CONVERSA DE DOIS PESCADORES À BEIRA DO RIO
O que vou contar para vocês se deu num dia zunindo de frio. Eu e outro compadre, o Juca Pato, que criava galinha, mas nunca criou pato, estávamos ali, na ribeira da varanda, descascando o fumo, e lamentando aquele baita frio que só de pensar, nossa, congelava até pensamento. Bem, sem mais delongas, rapaz que palavra bonita, de lon gas, não sei por que, mas gosto dessa palavra. Vixe! Que já me distanciei do pretendido, vortemo, quer dizê, começemo a narrativa que Juca pato me contou, foi mais ou menos assim:
_ Sabe compadi, estive pensando...
_ No que, cumpadi?
_ Estive pensando qui quando chamei ocê pra pescaria, não imagina o trabaião qui ia dá: prepara anzór, caçá minhoca, cavucar prá acha minhoca, prepara o que de bebê – a cachaça -, o que de cumê. Não fazia idéia da labuta que ia ser.
_ Que nada cumpadi! Isso não é trabaio não. Trabaio foi convencer a patroa, sua irmã, da pricisão da pesca. Óia que estamos passando um sacrifício danado, sem ter o que comer, falta farinha, arroz, feijão e um pedaço de jabá lá em casa.
_ É, nisso ocê tem razão.
_ Então, falei isso, assim, prá muié “ óia véia, nóis vamo pescá, vamo sair cedinho da silva, vamo chegá no rio antes dos peixe prá num tê escurpa de num pegá nada. Ocê vai vê, vou trazê um balaio cheinho de peixe que ocê vai até injuá de tanto peixe”. Ela aceito.

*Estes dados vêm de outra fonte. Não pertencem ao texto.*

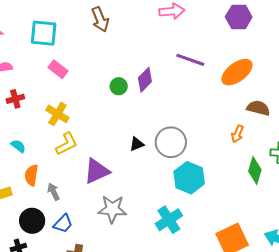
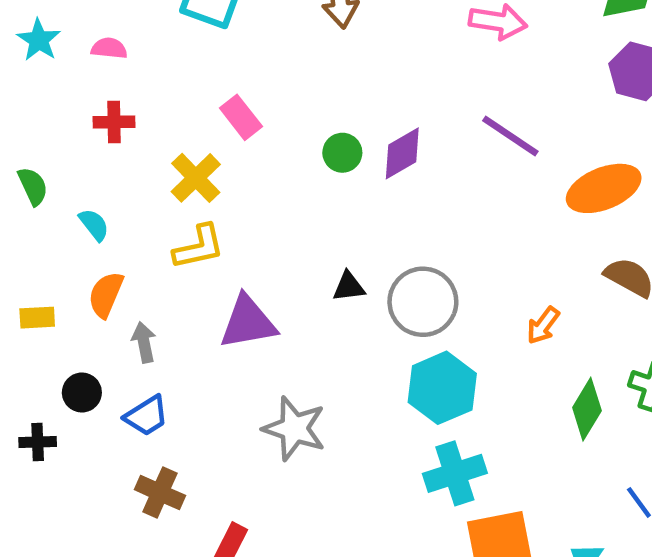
pink rectangle: (58, 69) -> (241, 117), moved
orange arrow: (237, 134) -> (543, 325), moved
gray star: (112, 209) -> (294, 428), moved
cyan cross: (169, 220) -> (455, 473), moved
black circle: (32, 221) -> (82, 393), size x0.7

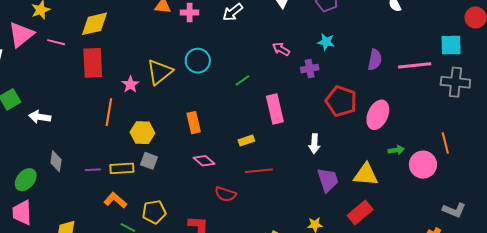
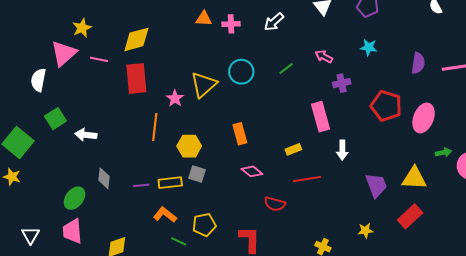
purple cross: (310, 69) -> (342, 83), moved
green line: (242, 80) -> (286, 69), moved
white arrow: (314, 144) -> (342, 150), moved

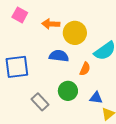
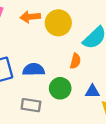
blue semicircle: (59, 56) -> (34, 70), moved
gray rectangle: (40, 102) -> (31, 105), turned -30

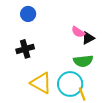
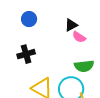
black triangle: (88, 38) -> (71, 25), moved

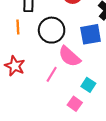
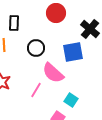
black circle: (52, 30) -> (36, 48), size x0.7

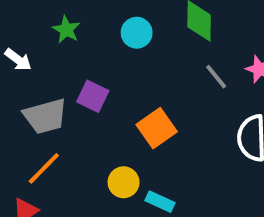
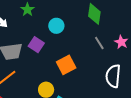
cyan circle: (137, 33) -> (56, 26), moved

_ É cumpadi, nisso ocê também tá certo. Mas óia o trabaião ter que prepara tudo isso: a vara, as isca...
_ Cumpadi, ocê num queria vim pesca e num tê trabaio, nè? Ocê num pensou que pesca é vim aqui, chamo os peixe e eles vem direto pra sua mão, sem nem um pouquinho de trabaio?

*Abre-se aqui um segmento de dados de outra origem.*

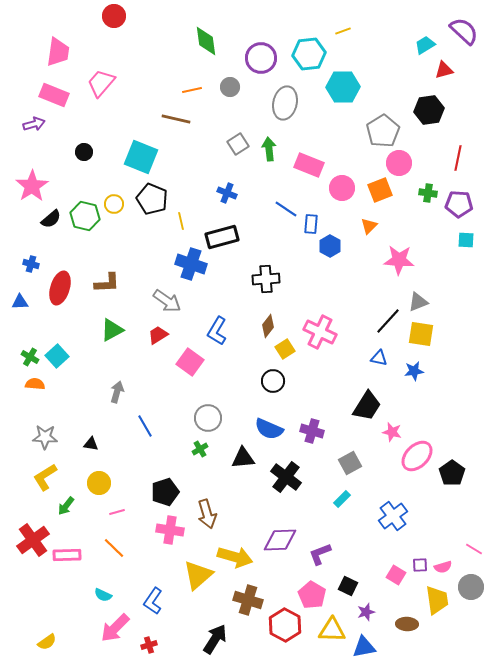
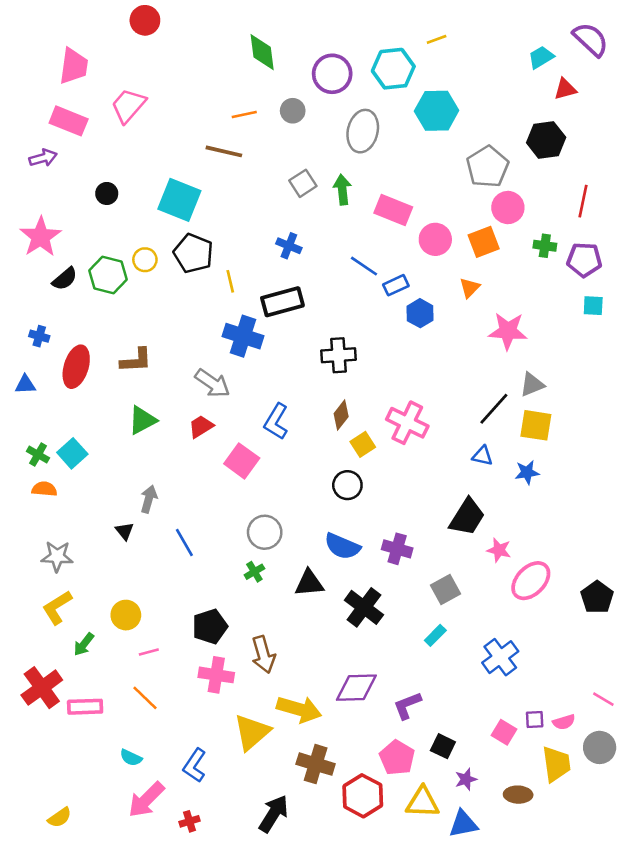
blue rectangle: (311, 224) -> (396, 285), turned 60
black triangle: (91, 444) -> (125, 531), moved, turned 42
black pentagon: (452, 473) -> (597, 597), moved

_ Nisso, ocê também tem toda razão. É que não falei dum pobreminha.
_ Que pobreminha? Num vai dizê que num tem peixe?
_ Num é isso.
_ O que é então?
_ É que um fazendeiro mandô dizê que num pode pescar.
_ Por que não? O rio é dele?
_ Não.
_ Por que num pode, então?
_ Porque ele num qué e acho que nóis temos que aceita.
_ Não, cumpadi! Nóis tivemo um puta trabaião, levantamo cedo, eu quase briguei com a muié e ocê, ocê mesmo, num disse que Raimunda disse que se não trussé peixe, o lombo vai esquentá? E agora, ocê vem com essa de não dá prá pesca porque um fulano disse que num qué. Oxê, que aceito isso. Tá bão que vou encolher as pernas...eu vou fica.
_ Então, tá, ocê fica qui eu vou embora porque num quero qui falem que sou barderneiro, qui num respeita opinião das pessoas que sabem das coisas. Ocê sabe que o fazendeiro é doutor?
_ E daí...
_ E daí que ele sabe o que istá dizendo. Se falou que num pode pesca é porque num pode e vou aceita. Ele é estudado, sabe das coisa, sabe até de política!
_ Tá bom cumpadi, vai embora, vai pensando qui enquanto nóis deixa que eles falem o qui fazê, nóis sempre vamo sê caipira pra eles. Vamo sempre cumê as migalha, enquanto eles comem o banquete. Ocê nunca atinou pra isso, cumpadi? Óia, por essa luiz que me alumia, posso não saber das coisa, mas de uma coisa eu sei, num vou aceita que falem o que posso ou não posso fazê, porque se calar vamo continuar proibido de pesca prá cumê.